3. De principes met betrekking tot de uitgifte van het verslag van niet-bevinding zijn terug te vinden in het artikel 3:74, tweede lid WVV en de paragrafen 117 en A53 van de bijkomende norm (herziene versie 2020) bij de in België van toepassing zijnde internationale auditstandaarden (ISA’s). Deze bepalingen van wetgevende aard betreffen inderdaad enkel de jaarrekening. Het opstellen van een verslag van niet-bevinding wordt met andere woorden strikt juridisch gezien niet vereist indien de bedrijfsrevisor niet beschikt over de geconsolideerde jaarrekening.
Het boek over het commissarisverslag miskent dit principe niet, maar is voorzichtig door:
- ten eerste op voorwaardelijke wijze en op basis van een afgeleide redenering te besluiten (cf. gebruik van de bewoording ‘zou kunnen worden gesteld’ );
- ten tweede door te verwijzen onder randnummer 455 naar de strafrechtelijke aansprakelijkheid die ook met betrekking tot de geconsolideerde jaarrekening geldt.

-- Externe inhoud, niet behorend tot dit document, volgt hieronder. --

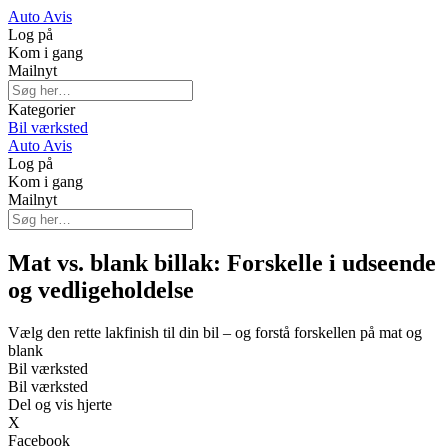
Auto Avis
Log på
Kom i gang
Mailnyt
Kategorier
Bil værksted
Auto Avis
Log på
Kom i gang
Mailnyt
Mat vs. blank billak: Forskelle i udseende
og vedligeholdelse
Vælg den rette lakfinish til din bil – og forstå forskellen på mat og
blank
Bil værksted
Bil værksted
Del og vis hjerte
X
Facebook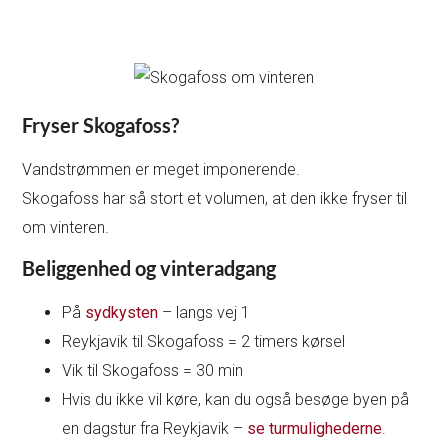
Fryser Skogafoss?
Vandstrømmen er meget imponerende.
Skogafoss har så stort et volumen, at den ikke fryser til
om vinteren.
Beliggenhed og vinteradgang
På
sydkysten
– langs vej 1
Reykjavik til Skogafoss = 2 timers kørsel
Vik til Skogafoss = 30 min
Hvis du ikke vil køre, kan du også besøge byen på
en dagstur fra Reykjavik –
se turmulighederne
.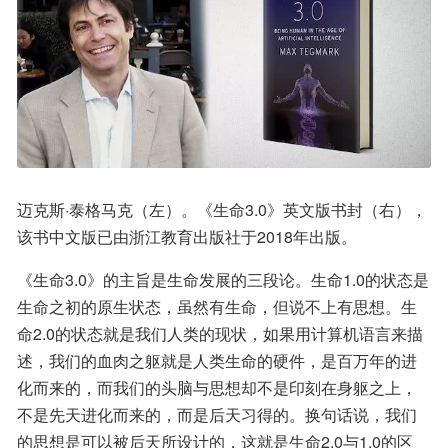
迈克斯·泰格马克（左）。《生命3.0》英文版书封（右），
该书中文版已由浙江教育出版社于2018年出版。
《生命3.0》的主旨是生命发展的三段论。生命1.0的状态是
生命之初的原生状态，虽然有生命，但说不上有思想。生
命2.0的状态就是我们人类的现状，如果用计算机语言来描
述，我们的血肉之躯就是人类生命的硬件，是百万年的进
化而来的，而我们的头脑与思想却不是印刻在身躯之上，
不是先天进化而来的，而是后天习得的。换句话说，我们
的思想是可以被后天所设计的，这就是生命2.0与1.0的区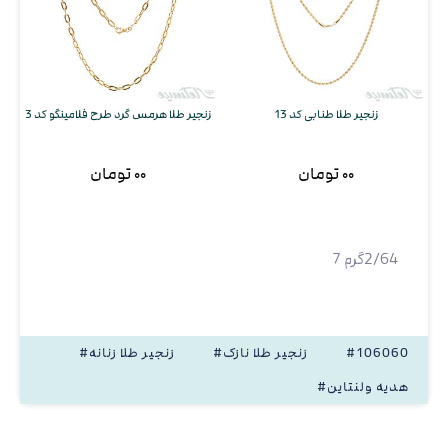
زنجیر طلا طنابی کد 13
زنجیر طلا هرمس گرد طرح فلامینگو کد 3
ز
۰۰ تومان
۰۰ تومان
2/64گرم 7
#106060
#زنجیر طلا نازک
#زنجیر طلا زنانه
#هدیه ولنتاین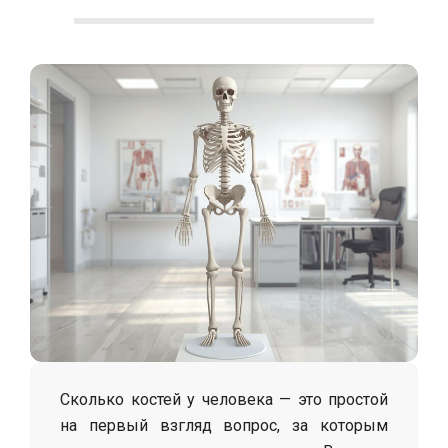
С
о
л
о
х
а
Сколько костей у человека — это простой
на первый взгляд вопрос, за которым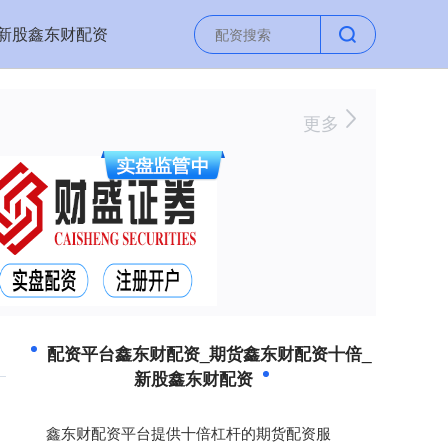
新股鑫东财配资
更多
配资平台鑫东财配资_期货鑫东财配资十倍_
新股鑫东财配资
鑫东财配资平台提供十倍杠杆的期货配资服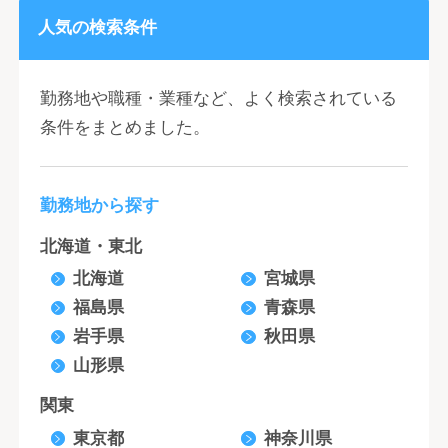
人気の検索条件
勤務地や職種・業種など、よく検索されている
条件をまとめました。
勤務地から探す
北海道・東北
北海道
宮城県
福島県
青森県
岩手県
秋田県
山形県
関東
東京都
神奈川県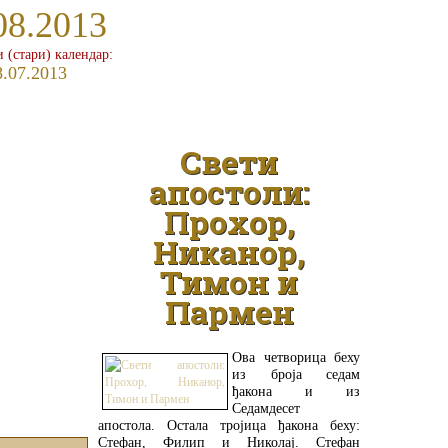
08.2013
и (стари) календар:
8.07.2013
Свети
апостоли:
Прохор,
Никанор,
Тимон и
Пармен
Ова четворица беху
из броја седам
ђакона и из
Седамдесет
апостола. Остала тројица ђакона беху:
Стефан, Филип и Николај. Стефан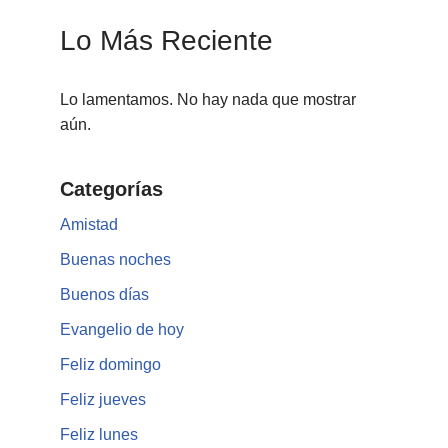
Lo Más Reciente
Lo lamentamos. No hay nada que mostrar
aún.
Categorías
Amistad
Buenas noches
Buenos días
Evangelio de hoy
Feliz domingo
Feliz jueves
Feliz lunes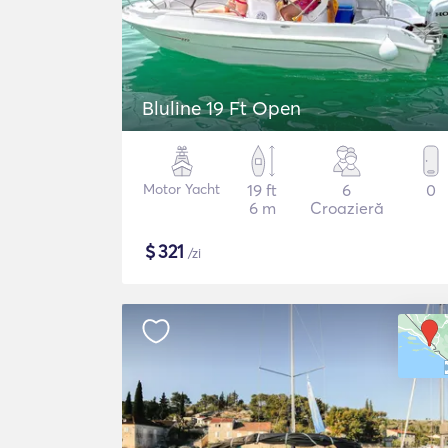
Bluline 19 Ft Open
Motor Yacht
19 ft
6
0
6 m
Croazieră
$
321
/zi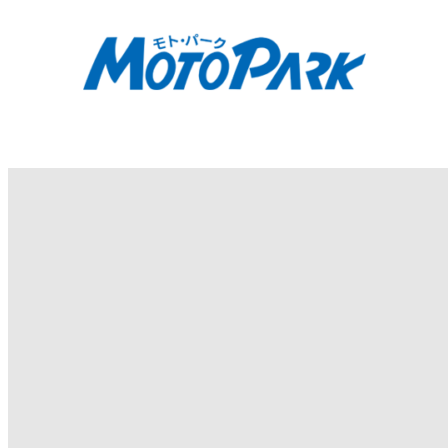
内
容
を
ス
キ
ッ
プ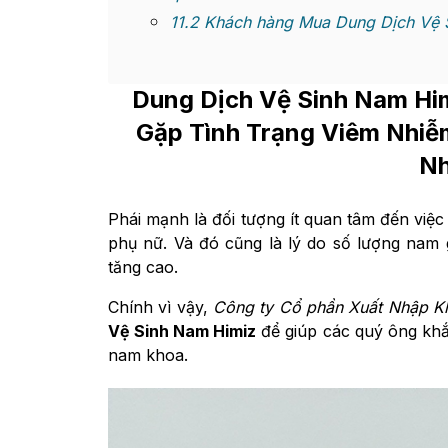
11.2
Khách hàng Mua Dung Dịch Vệ S
Dung Dịch Vệ Sinh Nam Hi
Gặp Tình Trạng Viêm Nhiễ
N
Phái mạnh là đối tượng ít quan tâm đến việc
phụ nữ. Và đó cũng là lý do số lượng nam
tăng cao.
Chính vì vậy,
Công ty Cổ phần Xuất Nhập 
Vệ Sinh Nam Himiz
để giúp các quý ông khắc
nam khoa.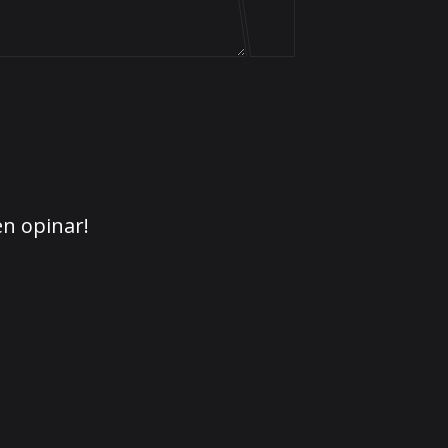
en opinar!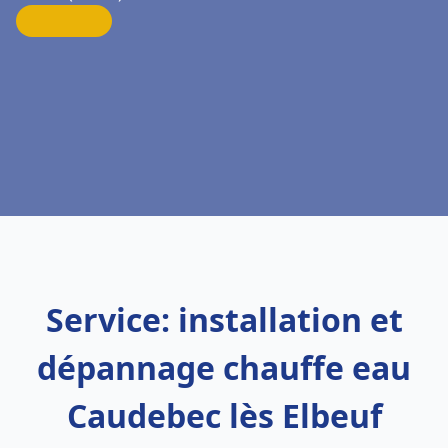
Service: installation et
dépannage chauffe eau
Caudebec lès Elbeuf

4. Evenwel, zoals aangehaald in het ICCI-advies van 7 juni 2019, wensen we op te merken dat niets de commissaris ertoe verhindert om dit (vrijwillig) te doen. Immers, zoals door de auteurs van het ICCI-boek over het commissarisverslag aangegeven, voorziet artikel 3:35 WVV dat de geconsolideerde jaarrekening en het verslag over de geconsolideerde jaarrekening ter beschikking gesteld worden van de vennoten of aandeelhouders van de consoliderende vennootschap onder dezelfde voorwaarden en binnen dezelfde termijnen als de jaarrekening.